The bill seems to be a move by Prime Minister Ranil Wickremesinghe to stop the planned executions, which are now stayed by the courts.
He and President Maithripala Sirisena formed a unity government in 2015 but have fallen out and become rival power centers within the government.
Lawmaker Bandula Lal Bandarigoda said Friday the bill seeks to abolish the death sentence in the future and commute the sentences of those who are already on death row to life imprisonment. The bill submitted on Thursday will be taken for a vote in 14 days if no one challenges it.
Speaking at a public event, Sirisena said those who oppose executions in reality oppose building a decent county. He said narcotics are the root cause of all other major crimes and he decided to execute prisoners for the betterment of future generations.
Sirisena announced in June that he has signed the death warrants of four prisoners convicted of drug offenses.

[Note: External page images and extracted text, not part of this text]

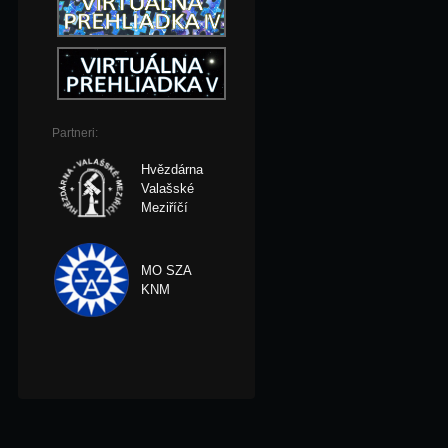
Partneri:
Hvězdárna
Valašské
Meziříčí
MO SZA
KNM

The European Union said Sirisena's move contradicted the government's commitment last year to the U.N. General Assembly to maintain its 43-year moratorium on death penalty. The EU said the planned executions will send the wrong signals to the international community and investors and it will monitor Sri Lanka's commitments to international conventions. Sri Lanka has lucrative market access to the EU through a preferential trade scheme that hinges on those commitments.
After Sirisena's announcement, Wickremesinghe said his party opposes executions because the Sri Lankan government under Sirisena has supported UN resolutions for a moratorium on death penalty in 2016 and 2018.
Sri Lanka has not hanged a prisoner since 1976 even though courts routinely pass death sentences. Prison officials hired two hangmen after Sirisena sanctioned the executions.
The Supreme Court has stayed the executions until Oct. 30 in response to a petition by a death row inmate.